Il suffit de plonger son regard dans la profondeur des eaux pour y retrouver l’épaisseur du temps. Ce qu’on y découvre n’est déjà plus qu’une mémoire passée au prisme des eaux : visages déformés, gestes noyés, paroles troubles. C’est un peu l’entreprise tentée par Dominic Langlois à travers ce recueil.
On entre d’abord dans l’espace intime d’une enfance encore chargée de larmes retenues et qui fuit, goutte à goutte, infligeant son supplice à celui à qui la mémoire revient peu à peu. Avec ce passé qui émerge par bribes nous parvient une seconde voix qui interrompt à certaines occasions le poème, souvent dans un langage très cru. Cette voix, difficile à cerner, autoritaire et dure, pourrait être celle de la mère : elle se pose comme un obstacle entre cet espace étouffé de l’enfance, avec son cadre religieux et ses regrets refoulés, et cet autre espace plus ouvert qu’est la rue, qui appelle le narrateur à rejoindre les eaux troubles où il pourrait se libérer.

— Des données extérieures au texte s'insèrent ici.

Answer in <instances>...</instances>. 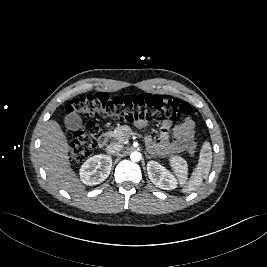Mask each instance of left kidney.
I'll list each match as a JSON object with an SVG mask.
<instances>
[{
  "instance_id": "1",
  "label": "left kidney",
  "mask_w": 267,
  "mask_h": 267,
  "mask_svg": "<svg viewBox=\"0 0 267 267\" xmlns=\"http://www.w3.org/2000/svg\"><path fill=\"white\" fill-rule=\"evenodd\" d=\"M147 173L151 182L163 190H172L177 187V179L164 166L156 161L147 163Z\"/></svg>"
}]
</instances>
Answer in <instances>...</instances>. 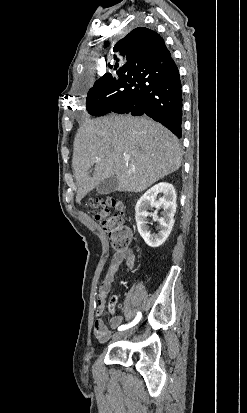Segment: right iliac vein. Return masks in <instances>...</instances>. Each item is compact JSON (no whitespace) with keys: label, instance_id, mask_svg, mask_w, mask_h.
<instances>
[{"label":"right iliac vein","instance_id":"1","mask_svg":"<svg viewBox=\"0 0 247 413\" xmlns=\"http://www.w3.org/2000/svg\"><path fill=\"white\" fill-rule=\"evenodd\" d=\"M134 332H135L134 329H131V330H129V331L118 332V333H116V334L114 335V338H115V339L125 338V337L130 336V335H131L132 333H134Z\"/></svg>","mask_w":247,"mask_h":413}]
</instances>
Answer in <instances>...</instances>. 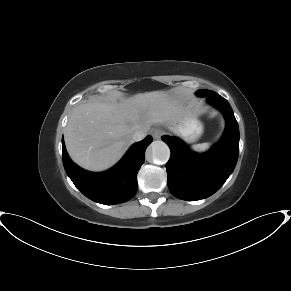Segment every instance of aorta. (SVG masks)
I'll return each instance as SVG.
<instances>
[{
    "mask_svg": "<svg viewBox=\"0 0 291 291\" xmlns=\"http://www.w3.org/2000/svg\"><path fill=\"white\" fill-rule=\"evenodd\" d=\"M149 153L153 163L165 164L170 158V149L168 145L160 140L153 141L149 146Z\"/></svg>",
    "mask_w": 291,
    "mask_h": 291,
    "instance_id": "1",
    "label": "aorta"
}]
</instances>
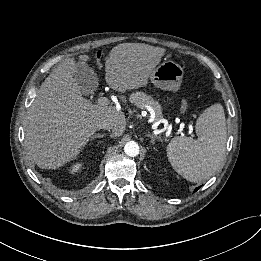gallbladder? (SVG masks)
I'll list each match as a JSON object with an SVG mask.
<instances>
[{
  "instance_id": "obj_1",
  "label": "gallbladder",
  "mask_w": 261,
  "mask_h": 261,
  "mask_svg": "<svg viewBox=\"0 0 261 261\" xmlns=\"http://www.w3.org/2000/svg\"><path fill=\"white\" fill-rule=\"evenodd\" d=\"M74 77L80 86L81 93L83 94H89L98 86L97 75L87 63H77Z\"/></svg>"
}]
</instances>
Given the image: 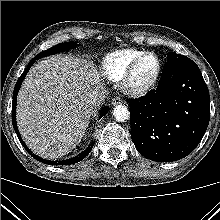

La rue s’avère un espace « entre chien et loup », un lieu de rencontre où le péril le plus probable est celui de s’égarer, de perdre ses repères : le clocher y est sans cesse menacé par les vagues, les cales des navires sont « vide[s] de sens » et « les marins ont perdu le cap ». Dans la dernière section, intitulée « Attente », la mer vient à la rencontre de la ville, l’envahit d’un brouillard qui, en se dissipant, délie les nœuds du poète et le libère de son incapacité à dire. Le cri de sa solitude, ce cri « de la clôture en métal », devient dès lors un chant qui s’avance à la rencontre de la mer et qui le réconcilie d’une certaine façon avec ses origines de même qu’avec sa propre mère, car le recueil se termine sur ces mots qui semblent s’adresser à elle : « [J]e suis la mer / au bout de tes lèvres // un silence / tissé de tes eaux ».
Ce recueil, dans son ensemble, possède une très forte unité thématique. Cependant, cela peut aussi constituer une faiblesse, car les images sont, à quelques rares occasions, un peu attendues. Par ailleurs, le propos général de l’œuvre, dans l’ensemble d’une belle profondeur et d’une grande sincérité, aurait pu s’éloigner davantage de son aspect parfois anecdotique pour avoir une portée symbolique plus universelle.